Youth, Sport, Arts and Recreation Minister Kirsty Coventry has described the year 2019 as a “cruel year to the creative industry” after death claimed yet another arts luminary this week.
This comes as Stephen Chifunyise, who died on Monday, was granted a State-assisted funeral for his recognition and support in the arts industry.
He will be buried today at Greendale Cemetery.
Speaking at a funeral service held at Theatre in the Park, Minister Coventry paid tribute to Chifunyise whom she said was a father figure to the arts industry.
“What a cruel year 2019 has been! As we mourn as a nation and indeed the entire world, the sad passing on of a legend, father figure, mentor and coach whose influence in the performing arts genre, particularly theatre, dance, film reverberated throughout the entire world, we do so with a heavy heart.
“A heavy heart in that this year alone as Zimbabwe we sadly lost a number of luminaries in the likes of Dr Oliver ‘Tuku’ Mtukudzi, Dr Charles Mungoshi, Zimbabwe-born Dorothy Masuku and Johnny Clegg, both having later settled in South Africa,” said Minister Coventry.
She said that the void left by Chifunyise was too big to fill.
“The creative and arts industry has lost an icon in Uncle Steve, he was an influential member in the industry and the world at large and his works will be cherished forever.
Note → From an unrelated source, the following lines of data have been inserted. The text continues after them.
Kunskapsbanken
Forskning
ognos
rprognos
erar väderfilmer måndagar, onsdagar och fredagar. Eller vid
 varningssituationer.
This is a great loss and the shoes to be filled are very large and to the family of the deceased we send our condolences,” she said.
The minister, who broke down during her speech, led a delegation of Government officials and industry luminaries that include Permanent Secretary in the office of Vice President Kembo Mohadi, Reverend Paul Damasani, Permanent Secretary in the Ministry of Youth, Sport, Arts and Recreation Dr Thokozile Chitepo, former Cabinet Minister Francis Nhema, National Arts Council of Zimbabwe (NACZ) Director Nicholas Moyo and Zimpapers chief executive officer Mr Pikirayi Deketeke, among others.
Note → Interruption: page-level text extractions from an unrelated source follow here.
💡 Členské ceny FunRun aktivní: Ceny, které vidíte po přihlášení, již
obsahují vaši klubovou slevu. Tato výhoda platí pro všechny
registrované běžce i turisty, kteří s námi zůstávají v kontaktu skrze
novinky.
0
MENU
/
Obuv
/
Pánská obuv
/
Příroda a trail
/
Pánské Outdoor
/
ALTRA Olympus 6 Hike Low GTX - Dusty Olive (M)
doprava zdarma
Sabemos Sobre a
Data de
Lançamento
The ceremony also saw theatre and arts practitioners paying their last respects with a concert by Children Performing Arts Workshop (Chipawo) scheduled to take place tomorrow (Saturday).
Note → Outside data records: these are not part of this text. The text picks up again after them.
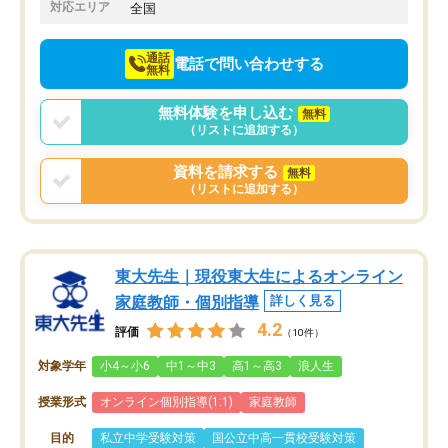
でお願いしました。来年の高校受験に
対応エリア
全国
向けて頑張っています。
通話
電話で問い合わせする
無料
無料体験を申し込む
無料
（リストに追加する）
資料を請求する
無料
（リストに追加する）
東大先生｜現役東大生によるオンライン
家庭教師・個別指導
詳しく見る
4.2
評価
（10件）
対象学年
小4～小6
中1～中3
高1～高3
浪人生
授業形式
オンライン個別指導(1:1)
家庭教師
目的
私立中学受験対策
国公立中高一貫校受験対策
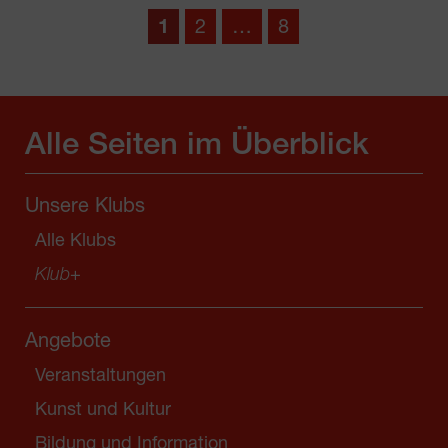
1
2
…
8
Alle Seiten im Überblick
Unsere Klubs
Alle Klubs
Klub
+
Angebote
Veranstaltungen
Kunst und Kultur
Bildung und Information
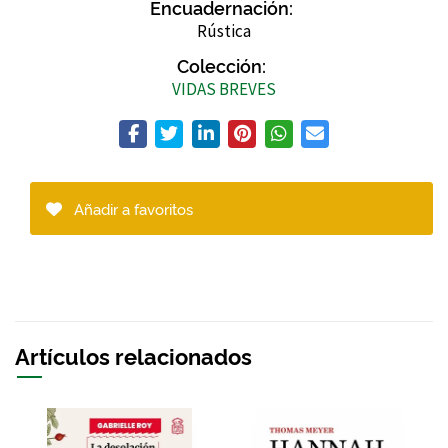
Encuadernación:
Rústica
Colección:
VIDAS BREVES
Añadir a favoritos
Artículos relacionados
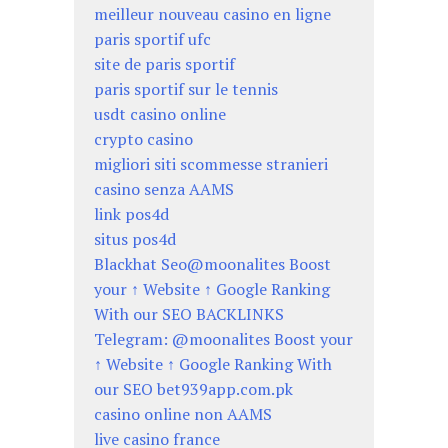
meilleur nouveau casino en ligne
paris sportif ufc
site de paris sportif
paris sportif sur le tennis
usdt casino online
crypto casino
migliori siti scommesse stranieri
casino senza AAMS
link pos4d
situs pos4d
Blackhat Seo@moonalites Boost
your ↑ Website ↑ Google Ranking
With our SEO BACKLINKS
Telegram: @moonalites Boost your
↑ Website ↑ Google Ranking With
our SEO bet939app.com.pk
casino online non AAMS
live casino france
NACZ director Mr Moyo urged arts practitioners to safeguard Zimbabwe’s heritage and culture by documenting their works and those of others.
“We should always keep records and document them for others to see in the future. We have what they taught us but we don’t have their voice to back it up,” he said.
Speaking at the same ceremony, Professor Dickson Mwansa of Zambia, who worked with Mr Chifunyise from 1969 to the early 1980s, said Zambia considered the Zimbabwean arts guru as “our international citizen”.
Prof Mwansa also informed the gathering that Zambians, will for two days, mourn by celebrating the works of Mr Chifunyise at the Playhouse in Lusaka today and tomorrow.
Meanwhile a delegation of 20 Zambian artistes that worked with Mr Chifunyise is on its way for the burial.